Clinical Financial Services' disaster-recovery system does more than protect data and applications -- the system also helps the growing company convince Big Pharma customers that their data is safe.
Exactly how does a tiny firm convince giant pharmaceutical corporations to trust it with mission-critical financial information?
For Clinical Financial Services (CFS) the answer to that question was being able to show that it relied exclusively on "Big Boy Technology" -- including backup and disaster-recovery systems that would protect the customers' data no matter what. In this case, disaster recovery actually delivered value before disaster strikes.
CFS is a fast-growing but still small company that provides payment services for clinical trials run by multibillion-dollar pharmaceutical operations. Using a Web service, the pharmaceutical companies supply CFS with patient information, and the firm integrates it with SAP and makes associated payments to clinics in the United States and around the world.
IT's All Outsourced
And while the 25-person firm has doubled in size in the past 18 months, it still has no real IT department! It's all outsourced, says CFS VP of IT Glen Slater. "I manage an ecosystem. I manage my partners rather than employees." To make this "new way of working" successful, Slater says, "you have to have some good partners, and you have to know what you're doing."
Founded in 2001 to provide financial services to clinics, CFS in 2007 began offering services directly to the pharmaceutical industry. In addition to collecting data from clinical trial sites, the company began making payments as well.

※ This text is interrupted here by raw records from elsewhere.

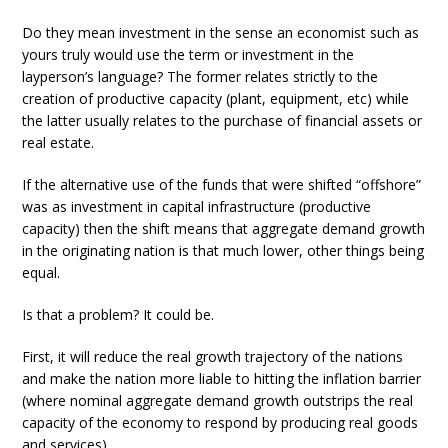
Do they mean investment in the sense an economist such as
yours truly would use the term or investment in the
layperson’s language? The former relates strictly to the
creation of productive capacity (plant, equipment, etc) while
the latter usually relates to the purchase of financial assets or
real estate.
If the alternative use of the funds that were shifted “offshore”
was as investment in capital infrastructure (productive
capacity) then the shift means that aggregate demand growth
in the originating nation is that much lower, other things being
equal.
Is that a problem? It could be.
First, it will reduce the real growth trajectory of the nations
and make the nation more liable to hitting the inflation barrier
(where nominal aggregate demand growth outstrips the real
capacity of the economy to respond by producing real goods
and services).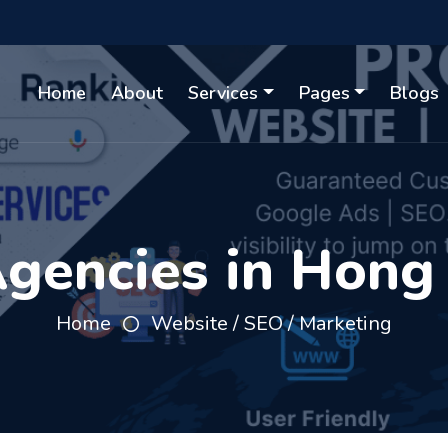
Home
About
Services
Pages
Blogs
gencies in Hong
Home
Website / SEO / Marketing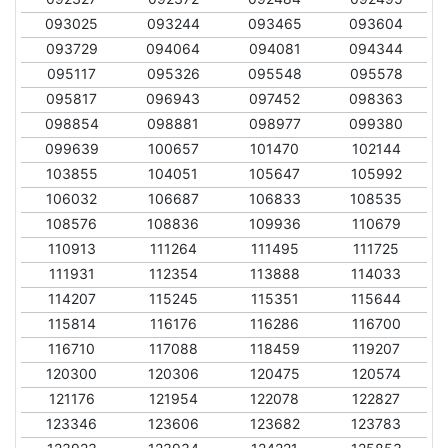
093025
093244
093465
093604
093729
094064
094081
094344
095117
095326
095548
095578
095817
096943
097452
098363
098854
098881
098977
099380
099639
100657
101470
102144
103855
104051
105647
105992
106032
106687
106833
108535
108576
108836
109936
110679
110913
111264
111495
111725
111931
112354
113888
114033
114207
115245
115351
115644
115814
116176
116286
116700
116710
117088
118459
119207
120300
120306
120475
120574
121176
121954
122078
122827
123346
123606
123682
123783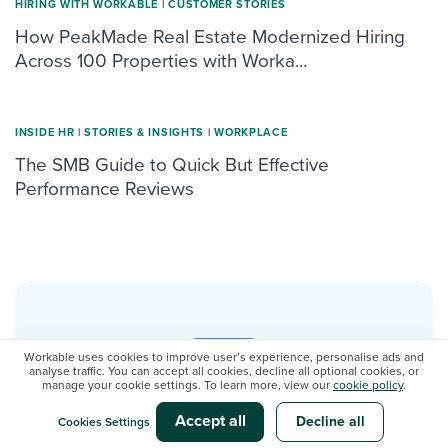
HIRING WITH WORKABLE
|
CUSTOMER STORIES
How PeakMade Real Estate Modernized Hiring
Across 100 Properties with Worka...
INSIDE HR
|
STORIES & INSIGHTS
|
WORKPLACE
The SMB Guide to Quick But Effective
Performance Reviews
Workable uses cookies to improve user’s experience, personalise ads and
analyse traffic. You can accept all cookies, decline all optional cookies, or
New guide: Calculate the ROI
manage your cookie settings. To learn more, view our
cookie policy
.
of an ATS
Accept all
Decline all
Cookies Settings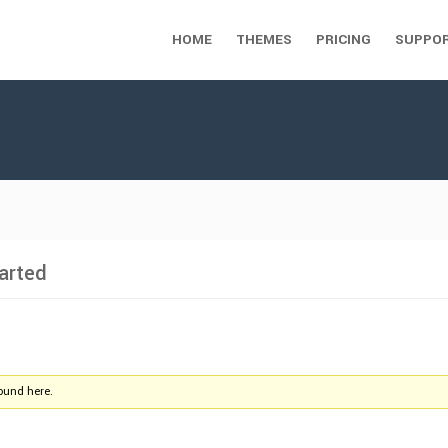
HOME
THEMES
PRICING
SUPPO
arted
found here.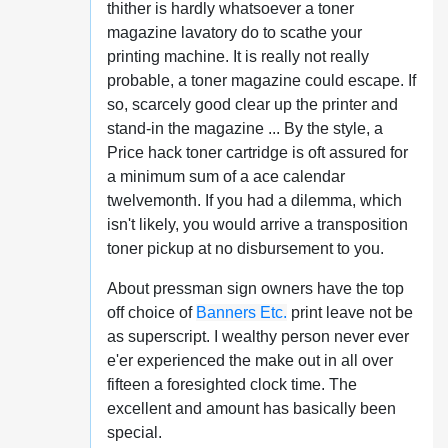
thither is hardly whatsoever a toner
magazine lavatory do to scathe your
printing machine. It is really not really
probable, a toner magazine could escape. If
so, scarcely good clear up the printer and
stand-in the magazine ... By the style, a
Price hack toner cartridge is oft assured for
a minimum sum of a ace calendar
twelvemonth. If you had a dilemma, which
isn't likely, you would arrive a transposition
toner pickup at no disbursement to you.
About pressman sign owners have the top
off choice of
Banners Etc.
print leave not be
as superscript. I wealthy person never ever
e'er experienced the make out in all over
fifteen a foresighted clock time. The
excellent and amount has basically been
special.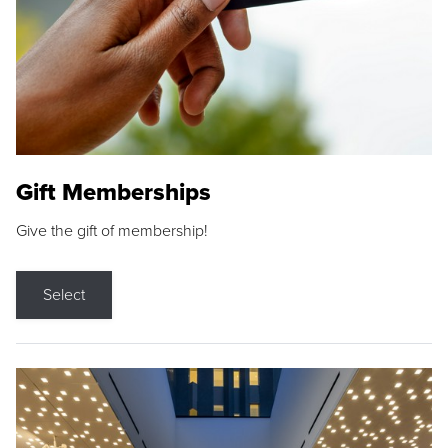
Gift Memberships
Give the gift of membership!
Select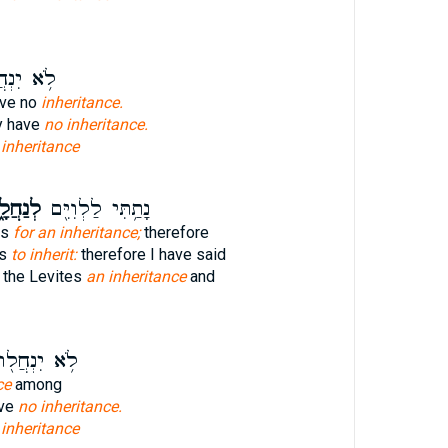
יִנְחֲל֖וּ
ave no
inheritance.
ey have
no inheritance.
e
inheritance
ַחֲלָ֑ה
נָתַ֥תִּי לַלְוִיִּ֖ם
es
for an inheritance;
therefore
es
to inherit:
therefore I have said
 the Levites
an inheritance
and
֥א יִנְחֲל֖וּ
ce
among
ave
no inheritance.
e
inheritance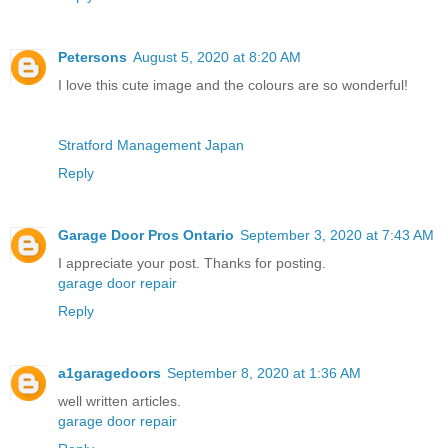
Petersons
August 5, 2020 at 8:20 AM
I love this cute image and the colours are so wonderful!
Stratford Management Japan
Reply
Garage Door Pros Ontario
September 3, 2020 at 7:43 AM
I appreciate your post. Thanks for posting.
garage door repair
Reply
a1garagedoors
September 8, 2020 at 1:36 AM
well written articles.
garage door repair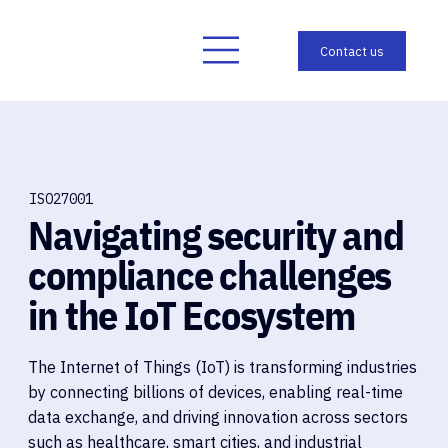
ISO27001
Navigating security and
compliance challenges
in the IoT Ecosystem
The Internet of Things (IoT) is transforming industries
by connecting billions of devices, enabling real-time
data exchange, and driving innovation across sectors
such as healthcare, smart cities, and industrial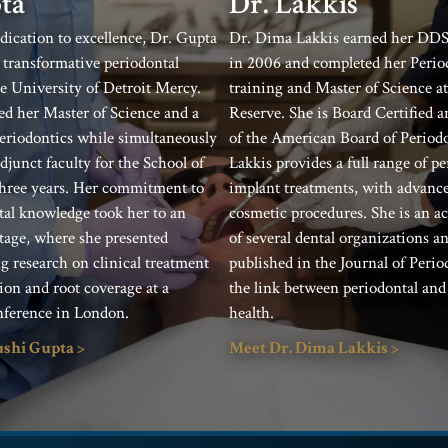
Dr. Lakkis
ta
Dr. Dima Lakkis earned her DDS
dication to excellence, Dr. Gupta
in 2006 and completed her Perio
transformative periodontal
training and Master of Science a
he University of Detroit Mercy.
Reserve. She is Board Certified 
ed her Master of Science and a
of the American Board of Periodo
 Periodontics while simultaneously
Lakkis provides a full range of p
djunct faculty for the School of
implant treatments, with advance
three years. Her commitment to
cosmetic procedures. She is an 
al knowledge took her to an
of several dental organizations a
stage, where she presented
published in the Journal of Peri
 research on clinical treatment
the link between periodontal and
ion and root coverage at a
health.
nference in London.
Meet Dr. Dima Lakkis >
ushi Gupta >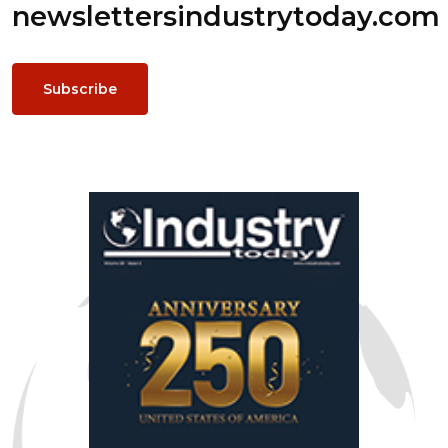
newsletters
industrytoday.com
Subscribe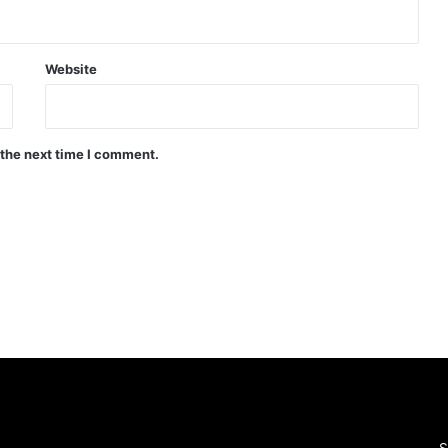
Website
 the next time I comment.
S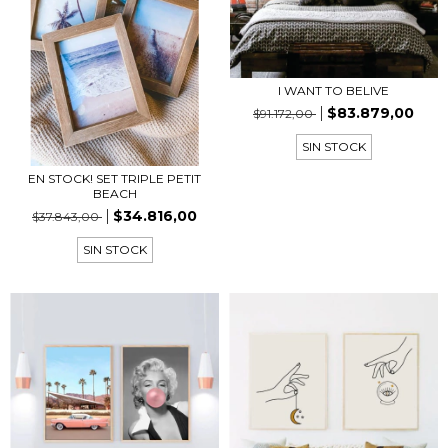
I WANT TO BELIVE
$83.879,00
$91.172,00
SIN STOCK
EN STOCK! SET TRIPLE PETIT
BEACH
$34.816,00
$37.843,00
SIN STOCK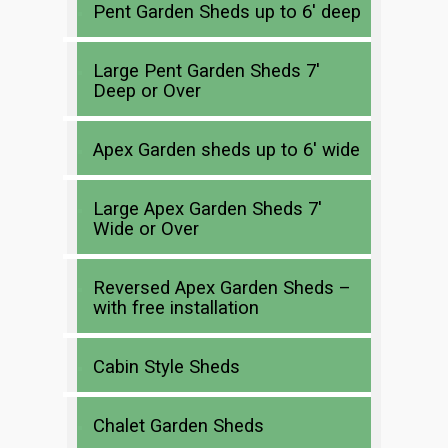
Pent Garden Sheds up to 6′ deep
Large Pent Garden Sheds 7′
Deep or Over
Apex Garden sheds up to 6′ wide
Large Apex Garden Sheds 7′
Wide or Over
Reversed Apex Garden Sheds –
with free installation
Cabin Style Sheds
Chalet Garden Sheds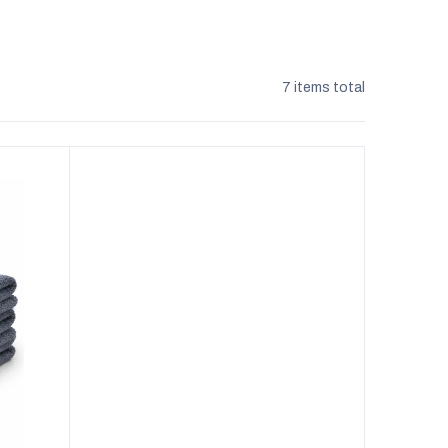
7
items total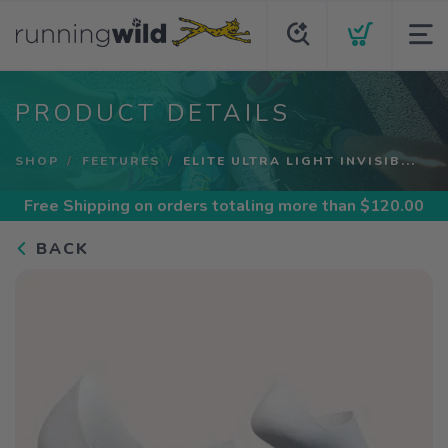
PRODUCT DETAILS
SHOP
FEETURES
ELITE ULTRA LIGHT INVISIB...
Free Shipping
on orders totaling more than $
120.00
BACK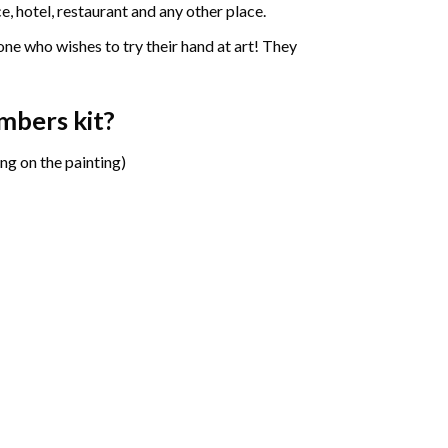
e, hotel, restaurant and any other place.
one who wishes to try their hand at art! They
umbers
kit?
ng on the painting)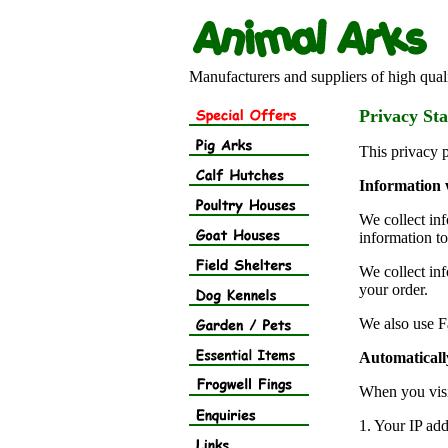
Manufacturers and suppliers of high quali
Privacy St
This privacy 
Information 
We collect in
information to
We collect in
your order.
We also use F
Automatically
When you visi
1. Your IP add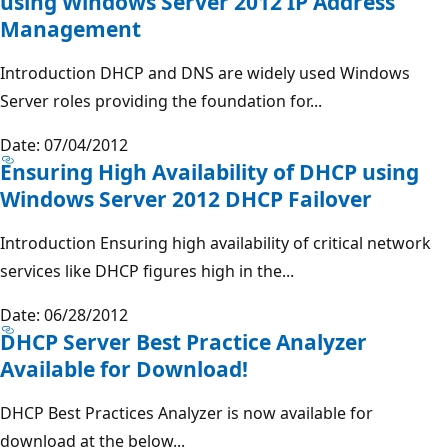
using Windows Server 2012 IP Address
Management
Introduction DHCP and DNS are widely used Windows
Server roles providing the foundation for...
Date: 07/04/2012
Ensuring High Availability of DHCP using
Windows Server 2012 DHCP Failover
Introduction Ensuring high availability of critical network
services like DHCP figures high in the...
Date: 06/28/2012
DHCP Server Best Practice Analyzer
Available for Download!
DHCP Best Practices Analyzer is now available for
download at the below...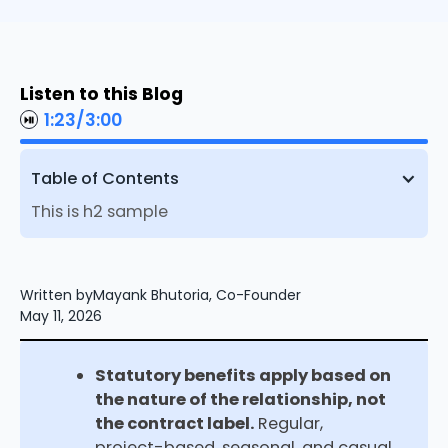
Listen to this Blog
1:23
/
3:00
Table of Contents
This is h2 sample
Written by
Mayank Bhutoria, Co-Founder
May 11, 2026
Statutory benefits apply based on
the nature of the relationship, not
the contract label.
Regular,
project-based, seasonal, and casual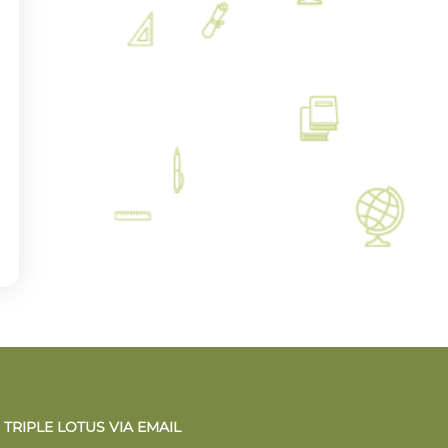
TRIPLE LOTUS VIA EMAIL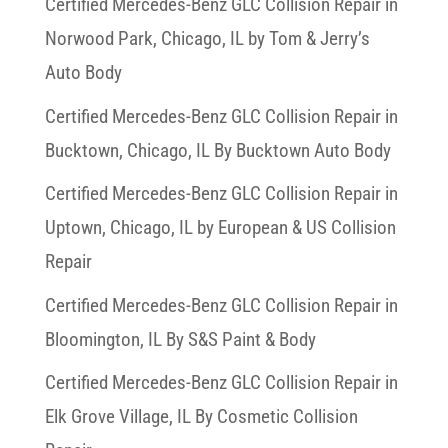
Certified Mercedes-Benz GLC Collision Repair in
Norwood Park, Chicago, IL by Tom & Jerry’s
Auto Body
Certified Mercedes-Benz GLC Collision Repair in
Bucktown, Chicago, IL By Bucktown Auto Body
Certified Mercedes-Benz GLC Collision Repair in
Uptown, Chicago, IL by European & US Collision
Repair
Certified Mercedes-Benz GLC Collision Repair in
Bloomington, IL By S&S Paint & Body
Certified Mercedes-Benz GLC Collision Repair in
Elk Grove Village, IL By Cosmetic Collision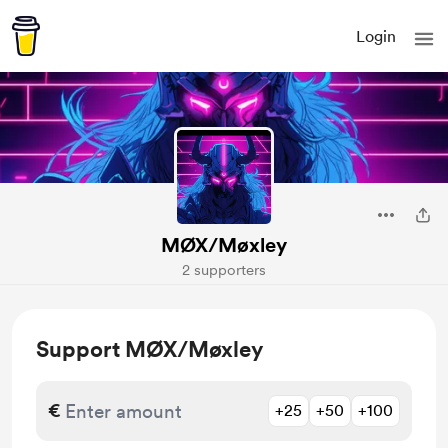
Login
MØX/Møxley
2 supporters
Support MØX/Møxley
€
+25
+50
+100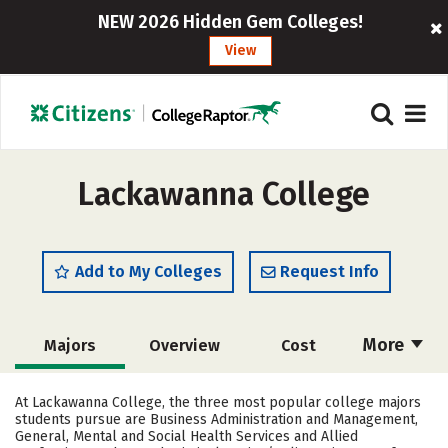
NEW 2026 Hidden Gem Colleges!
View
Lackawanna College
Add to My Colleges
Request Info
More
Majors
Overview
Cost
Academics
Social Media
Safety
At Lackawanna College, the three most popular college majors
students pursue are Business Administration and Management,
Rankings
Careers
General, Mental and Social Health Services and Allied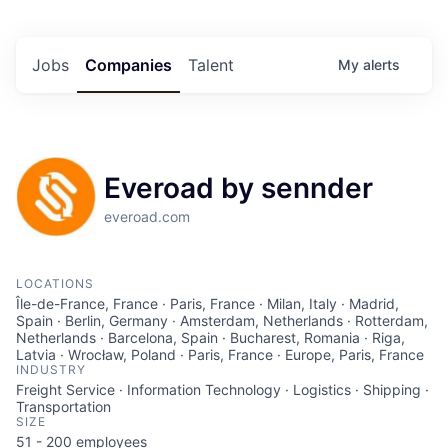
Jobs
Companies
Talent
My
alerts
Everoad by sennder
everoad.com
LOCATIONS
Île-de-France, France · Paris, France · Milan, Italy · Madrid,
Spain · Berlin, Germany · Amsterdam, Netherlands · Rotterdam,
Netherlands · Barcelona, Spain · Bucharest, Romania · Riga,
Latvia · Wrocław, Poland · Paris, France · Europe, Paris, France
INDUSTRY
Freight Service · Information Technology · Logistics · Shipping ·
Transportation
SIZE
51 - 200
employees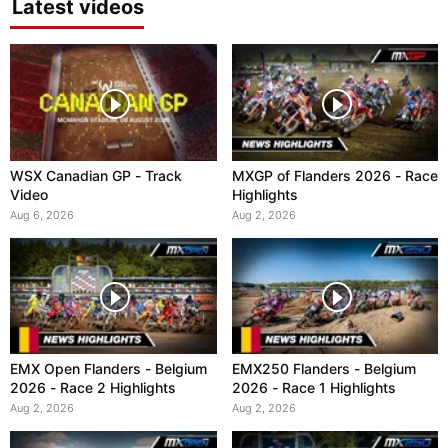
Latest videos
WSX Canadian GP - Track
MXGP of Flanders 2026 - Race
Video
Highlights
Aug 6, 2026
Aug 2, 2026
EMX Open Flanders - Belgium
EMX250 Flanders - Belgium
2026 - Race 2 Highlights
2026 - Race 1 Highlights
Aug 2, 2026
Aug 2, 2026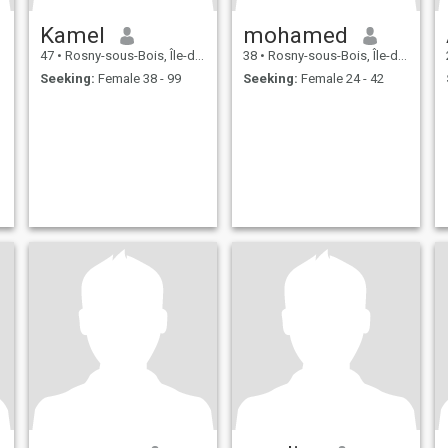
Kamel
mohamed
47
•
Rosny-sous-Bois, Île-de-France, France
38
•
Rosny-sous-Bois, Île-de-France, France
Seeking:
Female 38 - 99
Seeking:
Female 24 - 42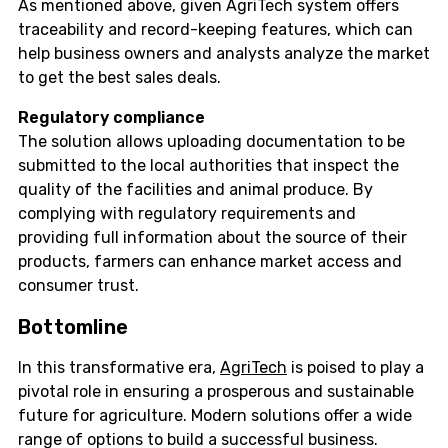
As mentioned above, given AgriTech system offers
traceability and record-keeping features, which can
help business owners and analysts analyze the market
to get the best sales deals.
Regulatory compliance
The solution allows uploading documentation to be
submitted to the local authorities that inspect the
quality of the facilities and animal produce. By
complying with regulatory requirements and
providing full information about the source of their
products, farmers can enhance market access and
consumer trust.
Bottomline
In this transformative era,
AgriTech
is poised to play a
pivotal role in ensuring a prosperous and sustainable
future for agriculture. Modern solutions offer a wide
range of options to build a successful business.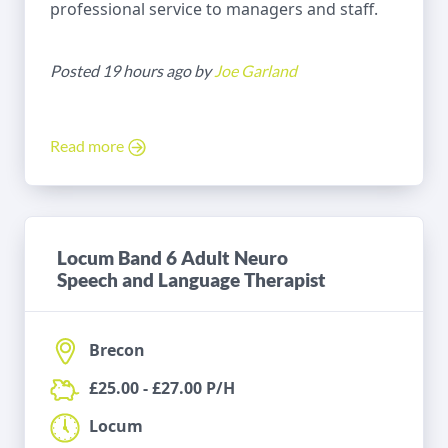
professional service to managers and staff.
Posted 19 hours ago by
Joe Garland
Read more
Locum Band 6 Adult Neuro
Speech and Language Therapist
Brecon
£25.00 - £27.00 P/H
Locum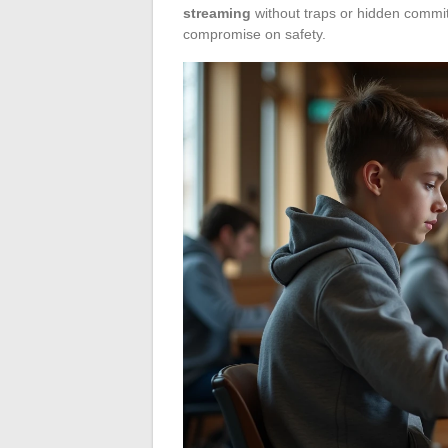
streaming
without traps or hidden commi
compromise on safety.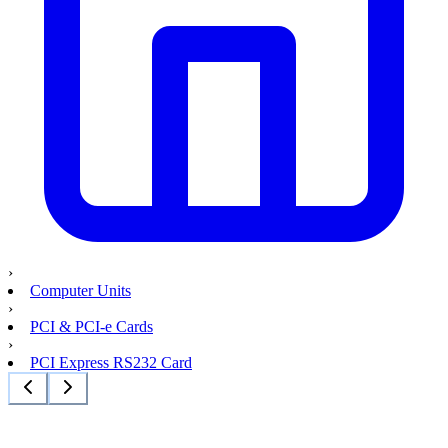
›
Computer Units
›
PCI & PCI-e Cards
›
PCI Express RS232 Card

To make it happen, CFS works with Miles Technologies, a New Jersey-based managed services provider, to host the SQL server-based transaction and payment application that integrates with SAP. The MSP provided first-layer backups at its facility, and CFS used EVault from i365 (a Seagate company) as a second-layer alternative.
But in late 2007 CFS decided that it needed additional backup systems to reassure potential clients of its ability to protect their data and restore full operations within 24 hours in the event of a disaster that prevented access to CFS headquarters.
"We knew we were going to go through a compliance audit," Slater says, because CFS's unique model of outsourcing business process optimization was "creating transactional data that doesn't exist today."
In the pharmaceutical industry, Slater explains, the clinical trial payment process was not very well integrated, often using standalone Microsoft Access databases and Excel spreadsheets. Selling a new solution required getting to the CIO level in large companies with a "tech-savvy approach that makes sense to an executive. We couldn't go in half-baked."